Escape From New York

Escape From New York is a deeply cynical film. Its cynicism is borne out of governmental failures that occurred at what looked like a very dark time for the United States.  John Carpenter was thinking about Watergate, Viet Nam and, I assume, the Cold War when he wrote the initial draft for the film.

It is a story built on societal rot. It was filmed in East St. Louis, a city destroyed by massive fire, but also by institutional decay. It was a city allowed to fester, to decay because the residents were poor.  It stands in for a nightmare vision of New York that did not seem that far fetched in the 1980s. 

Carpenter mixes futuristic technology with good old fashioned crumbling brick and mortar to show the dichotomy of a world of extreme income inequality. The rich and powerful (and most especially the military) have access to technological wonders, while the poor are lucky to have bread.

For anyone who hasn’t seen the movie (I am having trouble imagining the person who could be visiting the website but has never seen Escape From New York, but maybe you exist) it takes place in the remote future year of 1997. Crime is out of control and the island of Manhattan has been turned into a giant maximum security prison.  The United States and the USSR are at war in Europe and the world is on the brink of nuclear destruction. The President (Donald Pleasance) is en route  to a peace summit where he is meant to deliver the plans for free energy or somesuch as a peace offering. His plane is taken over by domestic terrorists and crashed into the city. The President is taken hostage by a crime boss known as The Duke of New York (Isaac Hayes).

Enter Snake Plissken (Kurt Russell). Snake is former special forces. He was convicted of attempting to rob the federal reserve and is set to spend the rest of his life in New York. Snake if offered a deal. Go into the prison and rescue the president along with the tape containing the secret plans to earn a full pardon.  To keep him on track they inject an explosive device into his neck with a timer. He has to return with the president to have the device defused before it blows him up.

Snake teams up with Cabbie (Ernest Borgnine) and hunts for the president.  Cabbie takes Snake to Brain (Harry Dean Stanton being very Harry Dean Stanton), who is an advisor to the duke. Brain and Snake know each other. He reveals that the duke has a plan to use the president as a shield during a mass escape across the Queensborough bridge. 

A lot of crazy stuff happens. Snake fights in a pro-wrestling style deathmatch; there’s car chases; land mines; fist fights; double crosses; just a lot.

Snake gets the President out. At the end, when the film makes it final argument we see the President thank Snake and offer him anything he wants. Snake wants to know what the Prez feels about the people who dies to keep him safe. All the politician has to offer is some empty lip service. That is really all they ever offer. While the poor fight in their wars, they offer lip service. While children die of preventable disease due to lack of proper medical care, they offer lip service.

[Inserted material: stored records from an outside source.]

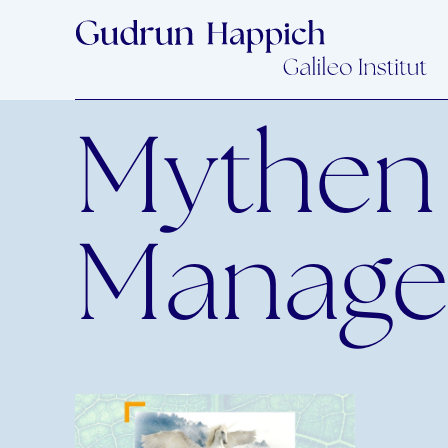
Mythen
Manag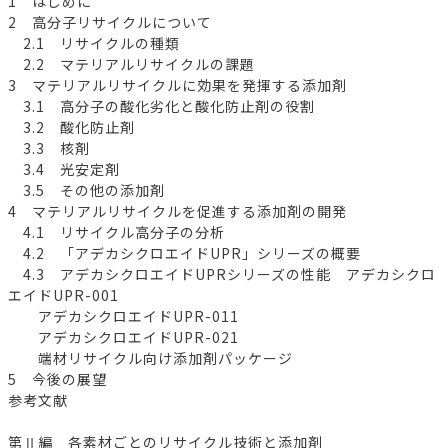
1 はじめに
2 高分子リサイクルについて
2.1 リサイクルの種類
2.2 マテリアルリサイクルの課題
3 マテリアルリサイクルに効果を発揮する添加剤
3.1 高分子の酸化劣化と酸化防止剤の役割
3.2 酸化防止剤
3.3 核剤
3.4 光安定剤
3.5 その他の添加剤
4 マテリアルリサイクルを促進する添加剤の開発
4.1 リサイクル高分子の分析
4.2 「アデカシクロエイドUPR」シリーズの概要
4.3 アデカシクロエイドUPRシリーズの性能 アデカシクロ
エイドUPR-001
アデカシクロエイドUPR-011
アデカシクロエイドUPR-021
端材リサイクル向け添加剤パッケージ
5 今後の展望
参考文献
第Ⅱ編 各素材ごとのリサイクル技術と添加剤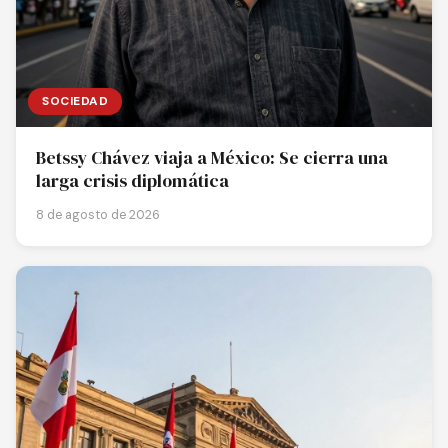
SOCIEDAD
Betssy Chávez viaja a México: Se cierra una
larga crisis diplomática
8 de agosto de 2026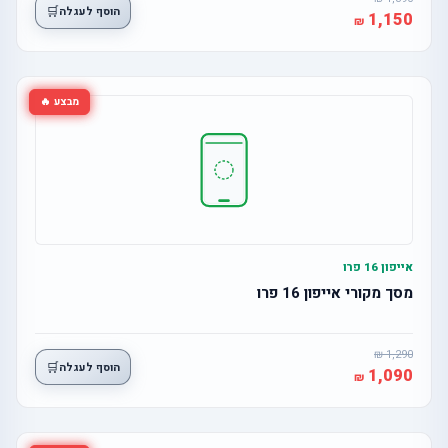
🛒
הוסף לעגלה
1,150
מבצע 🔥
אייפון 16 פרו
מסך מקורי אייפון 16 פרו
1,290
🛒
הוסף לעגלה
1,090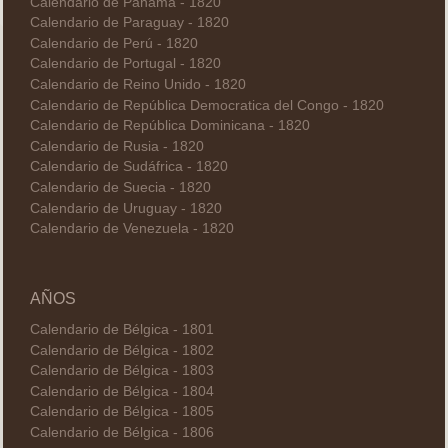
Calendario de Panamá - 1820
Calendario de Paraguay - 1820
Calendario de Perú - 1820
Calendario de Portugal - 1820
Calendario de Reino Unido - 1820
Calendario de República Democratica del Congo - 1820
Calendario de República Dominicana - 1820
Calendario de Rusia - 1820
Calendario de Sudáfrica - 1820
Calendario de Suecia - 1820
Calendario de Uruguay - 1820
Calendario de Venezuela - 1820
AÑOS
Calendario de Bélgica - 1801
Calendario de Bélgica - 1802
Calendario de Bélgica - 1803
Calendario de Bélgica - 1804
Calendario de Bélgica - 1805
Calendario de Bélgica - 1806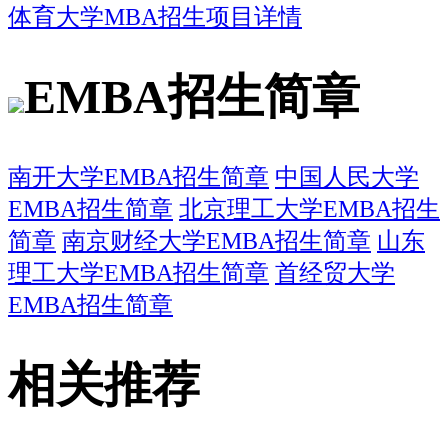
体育大学MBA招生项目详情
EMBA招生简章
南开大学EMBA招生简章
中国人民大学
EMBA招生简章
北京理工大学EMBA招生
简章
南京财经大学EMBA招生简章
山东
理工大学EMBA招生简章
首经贸大学
EMBA招生简章
相关推荐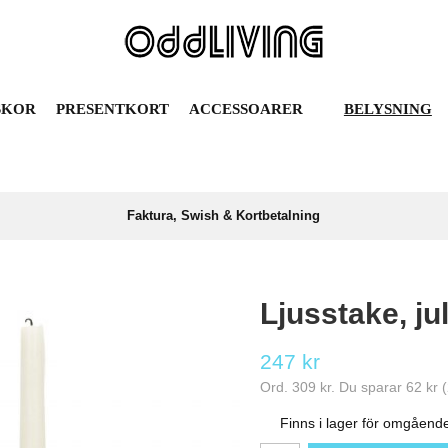
SKOR
PRESENTKORT
ACCESSOARER
BELYSNING
Faktura, Swish & Kortbetalning
Ljusstake, ju
247 kr
Ord.
309 kr
. Du sparar
62 kr
(
Finns i lager för omgåend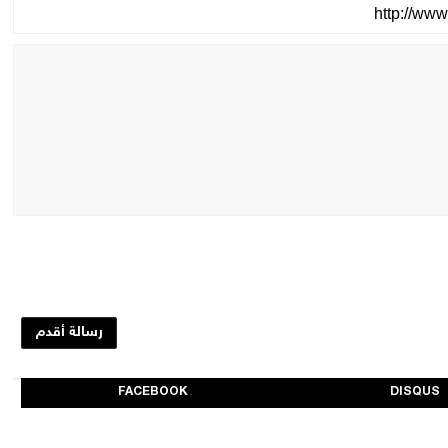
رسالة أقدم
FACEBOOK
DISQUS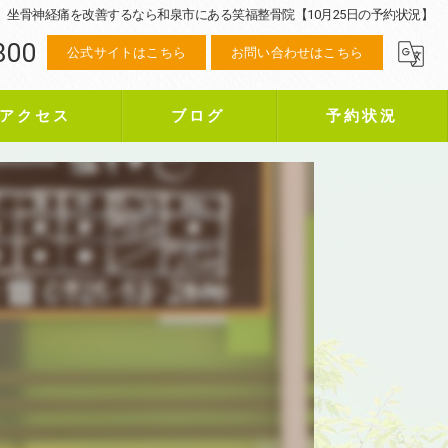
坐骨神経痛を改善するなら和泉市にある笑福整骨院【10月25日の予約状況】
800
公式サイトはこちら
お問い合わせはこちら
アクセス
ブログ
予約状況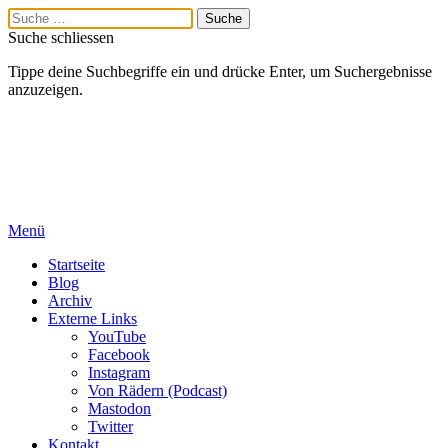
Suche schliessen
Tippe deine Suchbegriffe ein und drücke Enter, um Suchergebnisse
anzuzeigen.
Menü
Startseite
Blog
Archiv
Externe Links
YouTube
Facebook
Instagram
Von Rädern (Podcast)
Mastodon
Twitter
Kontakt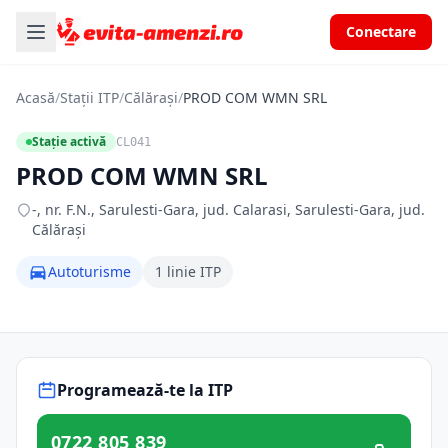
Conectare
Acasă
/
Stații ITP
/
Călărași
/
PROD COM WMN SRL
Stație activă
CL041
PROD COM WMN SRL
-, nr. F.N., Sarulesti-Gara, jud. Calarasi, Sarulesti-Gara, jud.
Călărași
Autoturisme
1 linie ITP
Programează-te la ITP
0722 805 839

While the planet burns, they offer lip service (about planting a trillion trees).  While the rich strengthen their grip on the nation, they give lip service.

John carpenter looked at the country in the 1970s and 1980s and saw that it wasn’t just that the people in charge were corrupt; it was that the system was corrupt.  He reacted, much as Johnathan Swift had before him, with rage. That rage was embodied by Snake Plissken, and Snake doesn’t “give a fuck about your war or your president”. 
Carpenter would return to these themes a few years later with the sublime They Live, and we will discuss it in depth at a later time.

Russell here was starting his incredible run of work with John Carpenter. Together they would make this film; the perfect The Thing; Big Trouble in Little China; Elvis and the eventual sequel, Escape From L.A.

It Is very interesting to note that at the time Carpenter cast Russell, the studio didn’t want him for the part. He was seen as a lightweight who did Disney movies (like The Computer Wore Tennis Shoes). Carpenter had to fight for him and in doing so created an action star.